Au pied d'un mur, fait de pierres sauvages et rudes, on voit une tapisserie de plantes grimpantes et frissonnantes où s'essouffle le vent dans l'air frais du soir. L'on voit aussi des vélos et des autos, jouets abandonnés au hasard du caniveau et attendant leur délivrance. Un jour, un enfant rieur et espiègle leur fera peut-être faire un tour de manège tout autour de la Terre, pour mieux vérifier que la porte de la liberté ne reste pas infranchissable.
Si on lève la tête, on voit dans le ciel des graffitis tracés avec le pinceau blanc des nuages. Ils nous font des signes, des sortes d'entrelacs sculptés, bas-reliefs qui se trouvent déposés sur la tombe fantôme du géant Isoré qui, il y a longtemps, est passé par là, après avoir succombé à un combat surhumain et inégal. Sur le mur d'une école voisine, son effigie monumentale et disproportionnée défie la pesanteur et l'harmonie du lieu.
Rue de la Tombe Issoire, il y a des chiens qui promènent leurs maîtres, des maîtres qui sont perdus dans les rêves de leur chien, tandis que sur la ville, la pluie pleure sa détresse de chien perdu.
Beaucoup plus loin, là où la rue hausse ses épaules, les grands réservoirs de la Vanne retiennent l'eau de Paris, qui fait sa toilette, qui lave ses légumes, qui fait briller ses trottoirs. Ici, l'impur se laisse sombrer au fond de vastes bassins d'eau claire et chantante. Et les grands réservoirs ont l'air de beaux et grands châteaux-fort, qui depuis longtemps défendent du haut de leurs mâchicoulis invisibles, les portes toujours ouvertes de nos soifs insatiables.
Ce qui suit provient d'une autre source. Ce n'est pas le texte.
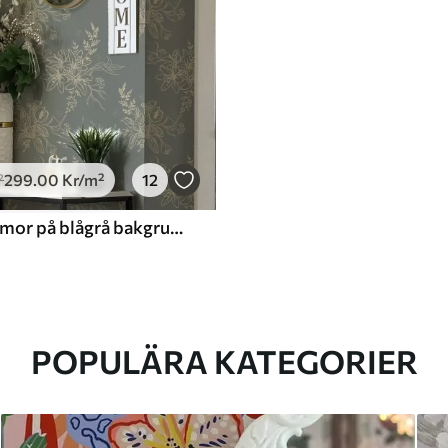
299
.00
Kr
/m²
12
²
Konturblommor på blågrå bakgrund, elegant botaniskt mönster
POPULÄRA KATEGORIER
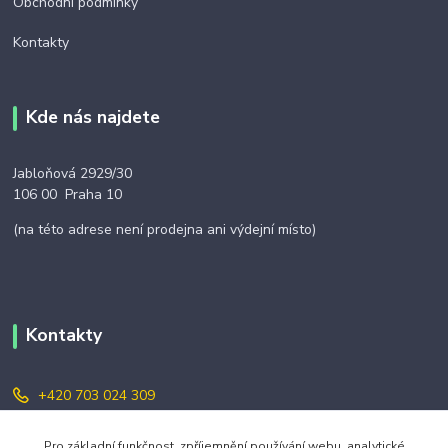
Obchodní podmínky
Kontakty
Kde nás najdete
Jabloňová 2929/30
106 00 Praha 10
(na této adrese není prodejna ani výdejní místo)
Kontakty
+420 703 024 309
objednavky@zavazuj.cz
Pro základní funkčnost, zpříjemnění používání webu, analytické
Oui, la rue de la Tombe Issoire est la plus antique, la plus mélancolique que nous a léguée Lutèce. Elle se souvient qu'elle fut bucolique en un temps lointain où ici, le chemin d'Orléans croisait les « Hautes Bornes », sommet à partir duquel le versant orienté en direction de la vallée de la Bièvre, conduisait le regard vers les hauteurs de Ménilmontant, et plus près, vers les îles, au milieu du fleuve qui enfanta notre cité, tandis que la colline de Montmartre nous invitait à visiter le lointain horizon de la Plaine de France.
Chacun de nous est un peu l'héritier de la rue de la Tombe Issoire. Elle retient sur le balcon vieilli de l'Histoire, les pas du flâneur où viennent mourir les vagues hésitantes de notre mémoire soumise aux coulées d'une poussière volatile.